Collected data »
● ● ● ● ●

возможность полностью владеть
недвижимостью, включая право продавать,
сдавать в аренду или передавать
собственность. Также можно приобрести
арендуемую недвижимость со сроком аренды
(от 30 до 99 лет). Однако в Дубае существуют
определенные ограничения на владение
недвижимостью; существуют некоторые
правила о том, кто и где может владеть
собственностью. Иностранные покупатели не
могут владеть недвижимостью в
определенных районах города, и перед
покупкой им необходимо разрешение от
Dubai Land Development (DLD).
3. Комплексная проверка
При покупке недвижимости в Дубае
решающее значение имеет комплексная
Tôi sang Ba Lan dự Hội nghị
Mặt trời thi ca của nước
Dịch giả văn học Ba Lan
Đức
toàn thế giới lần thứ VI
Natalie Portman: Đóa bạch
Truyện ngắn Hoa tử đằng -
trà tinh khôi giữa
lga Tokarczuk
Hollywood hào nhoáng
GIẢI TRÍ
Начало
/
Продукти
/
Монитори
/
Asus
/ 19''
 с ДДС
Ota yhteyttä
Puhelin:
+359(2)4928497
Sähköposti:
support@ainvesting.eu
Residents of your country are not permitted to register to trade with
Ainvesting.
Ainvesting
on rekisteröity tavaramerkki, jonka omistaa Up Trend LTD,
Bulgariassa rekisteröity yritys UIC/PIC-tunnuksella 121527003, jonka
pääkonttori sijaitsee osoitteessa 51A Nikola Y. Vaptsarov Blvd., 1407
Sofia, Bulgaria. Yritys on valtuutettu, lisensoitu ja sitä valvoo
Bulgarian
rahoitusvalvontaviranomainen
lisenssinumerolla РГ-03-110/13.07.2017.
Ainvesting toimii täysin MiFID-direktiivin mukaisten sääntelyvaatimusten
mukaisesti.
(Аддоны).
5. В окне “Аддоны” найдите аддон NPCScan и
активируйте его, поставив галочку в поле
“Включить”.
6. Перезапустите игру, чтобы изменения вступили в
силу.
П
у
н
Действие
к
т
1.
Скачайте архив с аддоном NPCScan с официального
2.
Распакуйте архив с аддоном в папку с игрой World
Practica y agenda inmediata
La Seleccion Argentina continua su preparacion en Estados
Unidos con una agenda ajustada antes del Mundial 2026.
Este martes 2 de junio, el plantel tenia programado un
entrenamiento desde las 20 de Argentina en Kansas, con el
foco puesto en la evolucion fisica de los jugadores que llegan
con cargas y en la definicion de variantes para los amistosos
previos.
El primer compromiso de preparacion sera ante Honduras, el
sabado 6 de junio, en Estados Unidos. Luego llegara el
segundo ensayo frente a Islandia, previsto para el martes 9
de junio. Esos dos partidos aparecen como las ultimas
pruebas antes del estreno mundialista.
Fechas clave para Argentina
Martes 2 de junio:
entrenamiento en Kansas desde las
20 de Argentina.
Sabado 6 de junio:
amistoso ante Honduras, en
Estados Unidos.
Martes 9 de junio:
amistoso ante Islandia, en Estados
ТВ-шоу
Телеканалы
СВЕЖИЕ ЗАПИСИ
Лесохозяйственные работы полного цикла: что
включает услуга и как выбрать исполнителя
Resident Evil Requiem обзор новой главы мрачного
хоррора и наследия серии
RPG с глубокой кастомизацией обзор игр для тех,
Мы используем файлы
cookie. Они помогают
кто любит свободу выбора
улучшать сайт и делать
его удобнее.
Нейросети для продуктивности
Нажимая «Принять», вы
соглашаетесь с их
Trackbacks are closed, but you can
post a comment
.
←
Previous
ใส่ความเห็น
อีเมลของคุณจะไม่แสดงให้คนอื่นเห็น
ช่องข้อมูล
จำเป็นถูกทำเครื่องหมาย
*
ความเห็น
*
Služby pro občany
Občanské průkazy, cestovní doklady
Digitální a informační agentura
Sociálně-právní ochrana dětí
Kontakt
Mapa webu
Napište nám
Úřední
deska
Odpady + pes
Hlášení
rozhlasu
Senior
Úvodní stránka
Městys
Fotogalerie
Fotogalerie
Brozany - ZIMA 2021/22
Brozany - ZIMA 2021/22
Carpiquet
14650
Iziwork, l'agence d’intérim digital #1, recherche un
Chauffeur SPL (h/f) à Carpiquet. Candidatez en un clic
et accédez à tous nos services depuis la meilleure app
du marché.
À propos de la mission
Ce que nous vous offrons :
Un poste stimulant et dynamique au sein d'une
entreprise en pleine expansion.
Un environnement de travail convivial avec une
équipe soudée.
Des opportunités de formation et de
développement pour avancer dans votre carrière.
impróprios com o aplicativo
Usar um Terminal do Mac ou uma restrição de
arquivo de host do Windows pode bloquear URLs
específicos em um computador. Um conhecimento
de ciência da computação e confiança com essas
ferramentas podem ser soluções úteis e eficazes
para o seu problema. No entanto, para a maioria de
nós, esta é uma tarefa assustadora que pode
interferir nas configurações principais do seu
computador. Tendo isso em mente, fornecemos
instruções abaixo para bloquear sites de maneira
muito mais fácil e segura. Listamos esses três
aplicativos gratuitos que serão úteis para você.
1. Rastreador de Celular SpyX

● ● ● ● ●

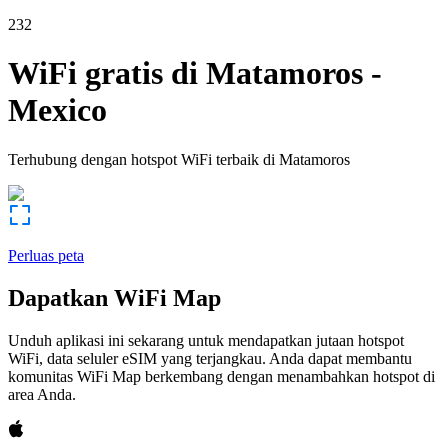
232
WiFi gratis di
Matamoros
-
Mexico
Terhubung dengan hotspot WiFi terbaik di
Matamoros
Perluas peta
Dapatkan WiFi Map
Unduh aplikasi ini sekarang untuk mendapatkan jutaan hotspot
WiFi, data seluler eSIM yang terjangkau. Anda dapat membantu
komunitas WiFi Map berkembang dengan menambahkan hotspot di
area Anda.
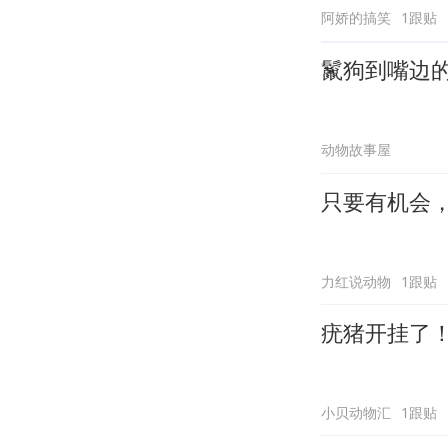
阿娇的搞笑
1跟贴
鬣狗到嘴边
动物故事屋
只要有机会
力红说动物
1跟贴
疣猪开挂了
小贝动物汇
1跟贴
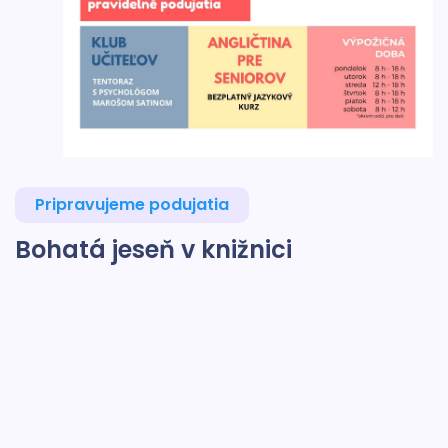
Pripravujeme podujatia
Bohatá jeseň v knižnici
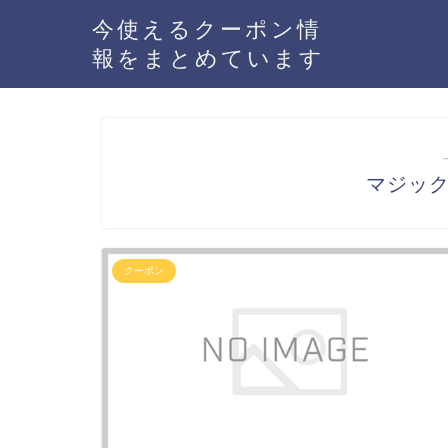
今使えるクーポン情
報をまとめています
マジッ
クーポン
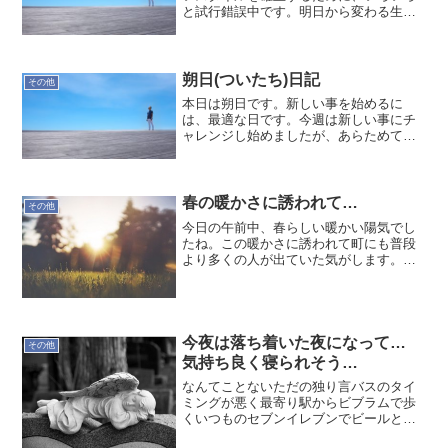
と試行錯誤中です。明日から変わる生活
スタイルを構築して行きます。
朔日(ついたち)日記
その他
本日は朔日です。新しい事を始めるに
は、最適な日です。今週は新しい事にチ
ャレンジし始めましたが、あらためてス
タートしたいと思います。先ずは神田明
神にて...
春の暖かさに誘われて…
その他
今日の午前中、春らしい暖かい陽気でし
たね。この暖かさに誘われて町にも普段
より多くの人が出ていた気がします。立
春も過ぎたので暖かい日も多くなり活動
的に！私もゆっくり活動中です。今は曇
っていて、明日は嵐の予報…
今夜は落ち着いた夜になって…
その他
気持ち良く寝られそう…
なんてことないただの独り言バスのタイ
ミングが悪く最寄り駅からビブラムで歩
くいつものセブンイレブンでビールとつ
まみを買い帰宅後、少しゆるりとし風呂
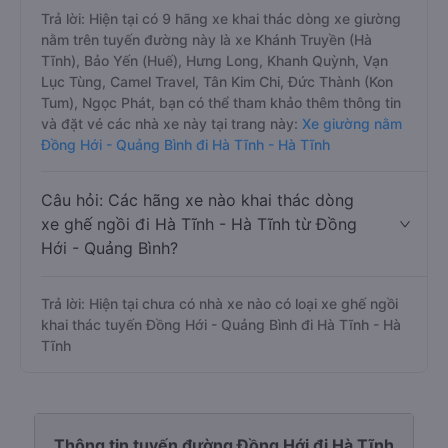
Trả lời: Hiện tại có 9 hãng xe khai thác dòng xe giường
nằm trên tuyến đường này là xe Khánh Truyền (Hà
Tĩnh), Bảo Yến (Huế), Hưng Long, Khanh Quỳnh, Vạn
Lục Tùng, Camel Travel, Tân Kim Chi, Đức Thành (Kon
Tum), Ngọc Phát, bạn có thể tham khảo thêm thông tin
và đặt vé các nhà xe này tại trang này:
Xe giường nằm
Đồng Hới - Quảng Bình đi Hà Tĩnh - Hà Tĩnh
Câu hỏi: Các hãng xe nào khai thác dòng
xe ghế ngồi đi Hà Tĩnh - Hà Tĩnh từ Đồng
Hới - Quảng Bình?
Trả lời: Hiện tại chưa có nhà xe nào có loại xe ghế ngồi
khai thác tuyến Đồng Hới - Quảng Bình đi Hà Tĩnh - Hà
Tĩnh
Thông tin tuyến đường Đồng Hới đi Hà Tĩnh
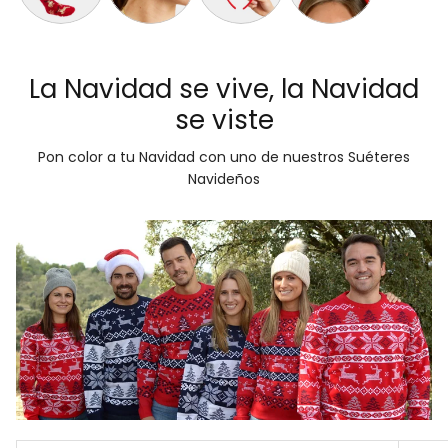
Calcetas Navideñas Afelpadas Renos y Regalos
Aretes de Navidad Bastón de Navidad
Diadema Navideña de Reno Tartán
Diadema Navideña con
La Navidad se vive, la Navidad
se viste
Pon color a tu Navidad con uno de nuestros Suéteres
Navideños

● ● ● ● ●

Activity » Using the data above, reproduce exactly the lines between those holding "trà tinh khôi giữa" and "RPG с глубокой", inclusive, and no others.

Output of the task »
trà tinh khôi giữa
lga Tokarczuk
Hollywood hào nhoáng
GIẢI TRÍ
Начало
/
Продукти
/
Монитори
/
Asus
/ 19''
 с ДДС
Ota yhteyttä
Puhelin:
+359(2)4928497
Sähköposti:
support@ainvesting.eu
Residents of your country are not permitted to register to trade with
Ainvesting.
Ainvesting
on rekisteröity tavaramerkki, jonka omistaa Up Trend LTD,
Bulgariassa rekisteröity yritys UIC/PIC-tunnuksella 121527003, jonka
pääkonttori sijaitsee osoitteessa 51A Nikola Y. Vaptsarov Blvd., 1407
Sofia, Bulgaria. Yritys on valtuutettu, lisensoitu ja sitä valvoo
Bulgarian
rahoitusvalvontaviranomainen
lisenssinumerolla РГ-03-110/13.07.2017.
Ainvesting toimii täysin MiFID-direktiivin mukaisten sääntelyvaatimusten
mukaisesti.
(Аддоны).
5. В окне “Аддоны” найдите аддон NPCScan и
активируйте его, поставив галочку в поле
“Включить”.
6. Перезапустите игру, чтобы изменения вступили в
силу.
П
у
н
Действие
к
т
1.
Скачайте архив с аддоном NPCScan с официального
2.
Распакуйте архив с аддоном в папку с игрой World
Practica y agenda inmediata
La Seleccion Argentina continua su preparacion en Estados
Unidos con una agenda ajustada antes del Mundial 2026.
Este martes 2 de junio, el plantel tenia programado un
entrenamiento desde las 20 de Argentina en Kansas, con el
foco puesto en la evolucion fisica de los jugadores que llegan
con cargas y en la definicion de variantes para los amistosos
previos.
El primer compromiso de preparacion sera ante Honduras, el
sabado 6 de junio, en Estados Unidos. Luego llegara el
segundo ensayo frente a Islandia, previsto para el martes 9
de junio. Esos dos partidos aparecen como las ultimas
pruebas antes del estreno mundialista.
Fechas clave para Argentina
Martes 2 de junio:
entrenamiento en Kansas desde las
20 de Argentina.
Sabado 6 de junio:
amistoso ante Honduras, en
Estados Unidos.
Martes 9 de junio:
amistoso ante Islandia, en Estados
ТВ-шоу
Телеканалы
СВЕЖИЕ ЗАПИСИ
Лесохозяйственные работы полного цикла: что
включает услуга и как выбрать исполнителя
Resident Evil Requiem обзор новой главы мрачного
хоррора и наследия серии
RPG с глубокой кастомизацией обзор игр для тех,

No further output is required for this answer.